Resiliparse Itertools
Resiliparse Itertools are a collection of convenient and robust helper functions for iterating over data from unreliable sources using other tools from the Resiliparse toolkit.
Exception Loops
Exception loops wrap an iterator to catch and return any exceptions raised while evaluating the input iterator.
This is primarily useful for unreliable generators that may throw unpredictably at any time for unknown reasons (e.g., generators reading from a network data source). If you do not want to wrap the entire loop in a try/except
clause, you can use an exc_loop()
to catch any such exceptions and return them.

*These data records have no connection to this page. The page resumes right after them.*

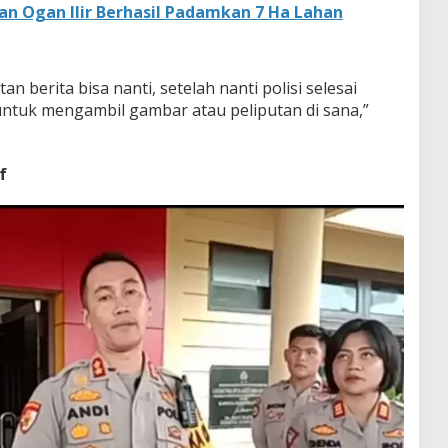
n Ogan Ilir Berhasil Padamkan 7 Ha Lahan
 berita bisa nanti, setelah nanti polisi selesai
ntuk mengambil gambar atau peliputan di sana,”
f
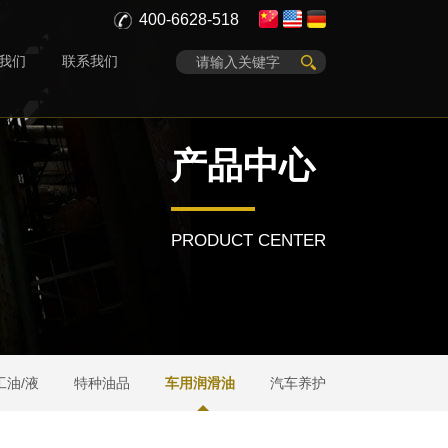
400-6628-518
我们
联系我们
产品中心
PRODUCT CENTER
工油/液
特种油品
车用润滑油
汽车养护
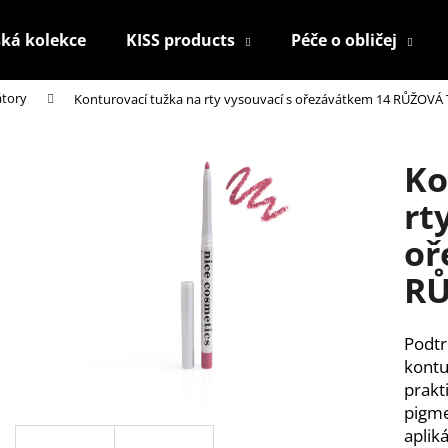
ká kolekce
KISS products
Péče o obličej
átory
Konturovací tužka na rty vysouvací s ořezávátkem 14 RŮŽOV
Co potřebujete najít?
Ko
HLEDAT
rt
oř
Doporučujeme
R
Podtr
kontu
prakt
pigme
KONTUROVACÍ TUŽKA NA OČI
NALEPOVACÍ UM
aplik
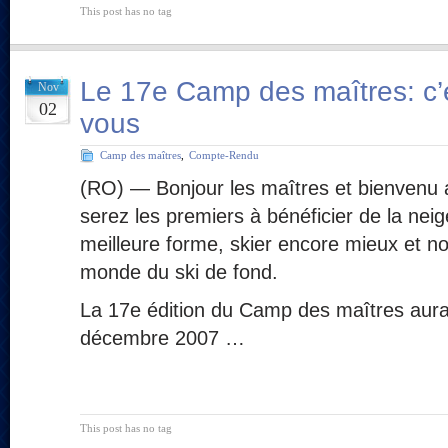
This post has no tag
Le 17e Camp des maîtres: c’
Nov
02
vous
Camp des maîtres
,
Compte-Rendu
(RO) — Bonjour les maîtres et bienvenu
serez les premiers à bénéficier de la neig
meilleure forme, skier encore mieux et no
monde du ski de fond.
La 17e édition du Camp des maîtres aura 
décembre 2007 …
This post has no tag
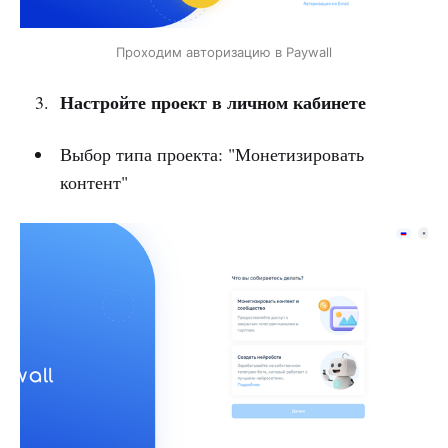
Проходим авторизацию в Paywall
Настройте проект в личном кабинете
Выбор типа проекта: "Монетизировать
контент"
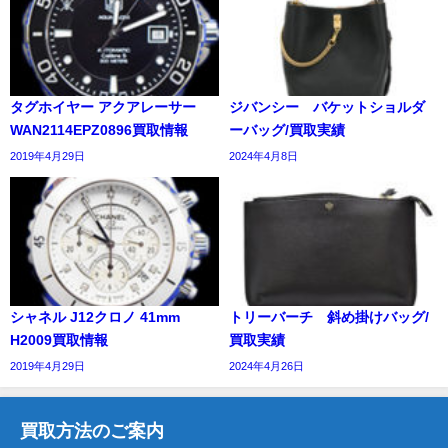
タグホイヤー アクアレーサー
ジバンシー バケットショルダ
WAN2114EPZ0896買取情報
ーバッグ/買取実績
2019年4月29日
2024年4月8日
シャネル J12クロノ 41mm
トリーバーチ 斜め掛けバッグ/
H2009買取情報
買取実績
2019年4月29日
2024年4月26日
買取方法のご案内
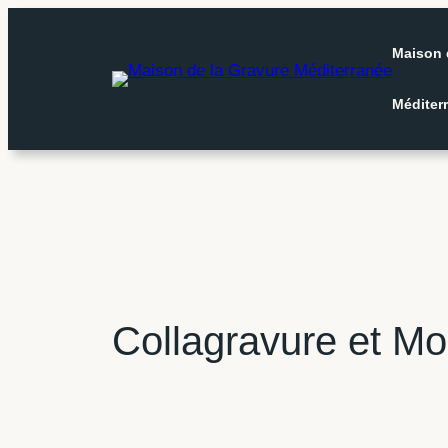
Aller
au
Maison 
contenu
Méditer
Collagravure et M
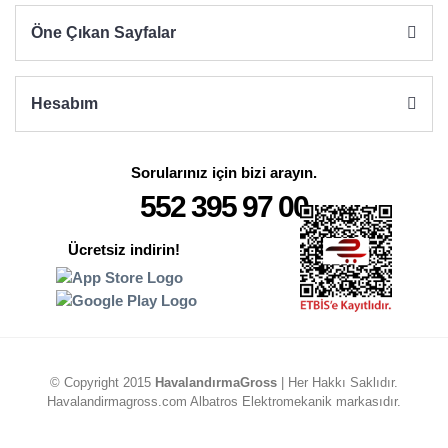
Öne Çıkan Sayfalar
Hesabım
Sorularınız için bizi arayın.
552 395 97 00
Ücretsiz indirin!
© Copyright 2015
HavalandırmaGross
| Her Hakkı Saklıdır.
Havalandirmagross.com Albatros Elektromekanik markasıdır.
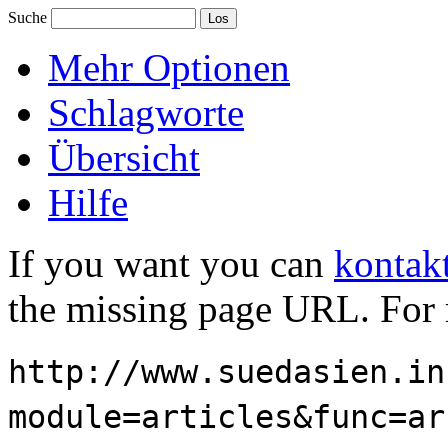
Suche
Mehr Optionen
Schlagworte
Übersicht
Hilfe
If you want you can
kontakt
the missing page URL. For 
http://www.suedasien.in
module=articles&func=ar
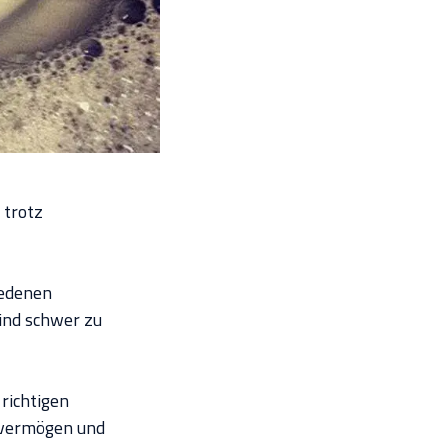
 trotz
iedenen
ind schwer zu
 richtigen
lsvermögen und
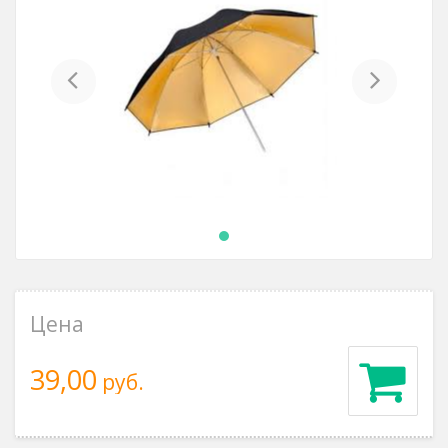
Previous
Next
Цена
39,00
руб.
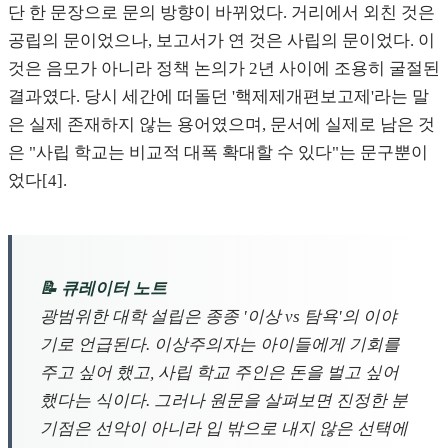
단 한 문장으로 문의 방향이 바뀌었다. 거리에서 외친 것은
공립의 문이었으나, 보고서가 연 것은 사립의 문이었다. 이
것은 음모가 아니라 정책 논의가 2년 사이에 조용히 굴절된
결과였다. 당시 세간에 떠돌던 '핵제제개편보고제'라는 말
은 실제 존재하지 않는 용어였으며, 문서에 실제로 남은 것
은 "사립 학교는 비교적 대폭 확대할 수 있다"는 문구뿐이
었다[4].
📝 큐레이터 노트
광범위한 대학 설립은 종종 '이상 vs 탐욕'의 이야
기로 언급된다. 이상주의자는 아이들에게 기회를
주고 싶어 했고, 사립 학교 주인은 돈을 벌고 싶어
했다는 식이다. 그러나 원문을 살펴보면 진정한 분
기점은 선악이 아니라 입 밖으로 내지 않은 선택에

from resiliparse.itertools import exc_loop
def throw_gen():
from random import random
for i in range(100):
if random() <= 0.1:
raise Exception('Random exception')
yield i
for val, exc in exc_loop(throw_gen()):
if exc is not None:
print('Exception raised:', exc)
break
print(val)
Note
Remember that a generator will end after throwing an exception, so if the input iterator is a generator, you will have to create a new instance in order to retry or continue.
WARC Retry Loops
The warc_retry()
helper wraps a fastwarc.warc.ArchiveIterator
instance to try to continue reading after a (fatal) stream failure.
Note
FastWARC needs to be installed for this.
Use a WARC retry loop if the underlying stream is unreliable, such as when reading from a network data source that is expected to fail at any time. If an exception other than StopIteration
is raised while consuming the iterator, the WARC reading process will be retried up to retry_count
times (default: 3). After a failure, the fastwarc.warc.ArchiveIterator
will be reinitialised with a new stream object by calling stream_factory
. The new stream object returned by stream_factory()
must be seekable.
from fastwarc.warc import ArchiveIterator
from resiliparse.itertools import warc_retry
def stream_factory():
return open('warcfile.warc.gz', 'rb')
for record in warc_retry(ArchiveIterator(stream_factory()), stream_factory, retry_count=3):
pass
If the stream does not support seeking, you can set seek=False
. In this case, the position in bytes of the last successful record will be passed as a parameter to stream_factory
. The factory is expected to return a new stream that already starts at this position:
from fastwarc.warc import ArchiveIterator
from resiliparse.itertools import warc_retry
def stream_factory(offset):
stream = open('warcfile.warc.gz', 'rb')
stream.seek(offset)
return stream
for record in warc_retry(ArchiveIterator(stream_factory(0)), stream_factory, seek=False):
pass
Important
Make sure the stream starts at exactly the given position or else you will end up with either duplicate or skipped records or the ArchiveIterator
will fail. The first record at this position will be skipped automatically.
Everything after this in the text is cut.